How Evaluations Work
-
Select an Agent
Choose the agent you want to test. -
Select a Dataset
Pick or create a dataset of test questions to evaluate the agent against. -
Run the Evaluation
Define the number of repetitions and launch the evaluation run. -
Review Results
Inspect answers, correctness, relevance, hallucination percentage, usefulness, and response time. -
Refine and Re-Test
Adjust prompts, knowledge bases, or integrations based on findings. Run new evaluations until the agent meets your performance threshold.
Runs
An evaluation run is the record of a single test. It links:- The agent being tested.
- The dataset of questions.
- The results, including scores and response details.
Scoring Dimensions
Groundedness (answer vs. context)
Checks whether the answer is supported by the provided context (no hallucinations).- 0–20: Not grounded, entirely fabricated.
- 20–40: Weak grounding, mostly unsupported.
- 40–60: Partial grounding, mix of fact and fabrication.
- 60–80: Mostly grounded, minor unsupported details.
- 80–100: Fully grounded, all claims supported.
Relevance (context vs. question)
Evaluates if the retrieved context is pertinent to the question.- 0–20: Irrelevant.
- 20–40: Low relevance, mostly noise.
- 40–60: Partial relevance, some useful fragments.
- 60–80: Mostly relevant with minor noise.
- 80–100: Fully relevant and sufficient.
Usefulness (answer vs. question)
Measures whether the answer is helpful and actionable.- 0–20: Not useful, fails to address question.
- 20–40: Barely useful, vague or incomplete.

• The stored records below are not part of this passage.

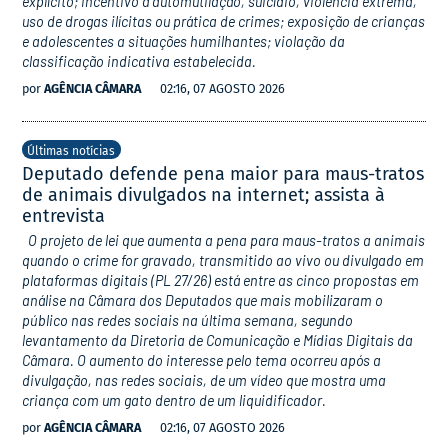
explícito; incentivo à automutilação, suicídio, violência extrema,
uso de drogas ilícitas ou prática de crimes; exposição de crianças
e adolescentes a situações humilhantes; violação da
classificação indicativa estabelecida.
por
AGÊNCIA CÂMARA
02:16, 07 AGOSTO 2026
Últimas notícias
Deputado defende pena maior para maus-tratos
de animais divulgados na internet; assista à
entrevista
O projeto de lei que aumenta a pena para maus-tratos a animais
quando o crime for gravado, transmitido ao vivo ou divulgado em
plataformas digitais (PL 27/26) está entre as cinco propostas em
análise na Câmara dos Deputados que mais mobilizaram o
público nas redes sociais na última semana, segundo
levantamento da Diretoria de Comunicação e Mídias Digitais da
Câmara. O aumento do interesse pelo tema ocorreu após a
divulgação, nas redes sociais, de um vídeo que mostra uma
criança com um gato dentro de um liquidificador.
por
AGÊNCIA CÂMARA
02:16, 07 AGOSTO 2026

- 40–60: Somewhat useful, shallow coverage.
- 60–80: Useful, clear, covers key points.
- 80–100: Highly useful, comprehensive, and insightful.
Correctness (answer vs. reference)
Compares the answer against a gold/reference answer.- 0–20: Incorrect.
- 20–40: Mostly incorrect.
- 40–60: Partially correct.
- 60–80: Mostly correct with small errors.
- 80–100: Fully correct or semantically equivalent.
Response Time
Tracks how long the agent takes to generate an answer. Some models prioritize depth of reasoning and may naturally respond slower.Datasets
Datasets are collections of questions used to evaluate an agent. They are created and managed separately, then linked during an evaluation run.Best Practices for Datasets
- Meaningful Sample Size: Use enough questions to represent real-world usage. A dataset that is too small will not expose gaps effectively.
- Variety: Include common, edge-case, and failure-case questions.
- Realism: Write questions the way users actually phrase them, not only polished versions.
- Balanced Coverage: Cover each knowledge base, prompt instruction, or integration the agent will rely on.
- Reusable Format: Upload datasets as CSV files so they can be versioned and reused.
Best Practices
- Always run evaluations before moving an agent into production.
- Build datasets that reflect your actual users’ language and needs.
- Track hallucination percentage closely, as it directly impacts trust.
- Use evaluation results to fine-tune prompts, knowledge bases, or integrations.
- Re-run evaluations after updates to confirm ongoing accuracy.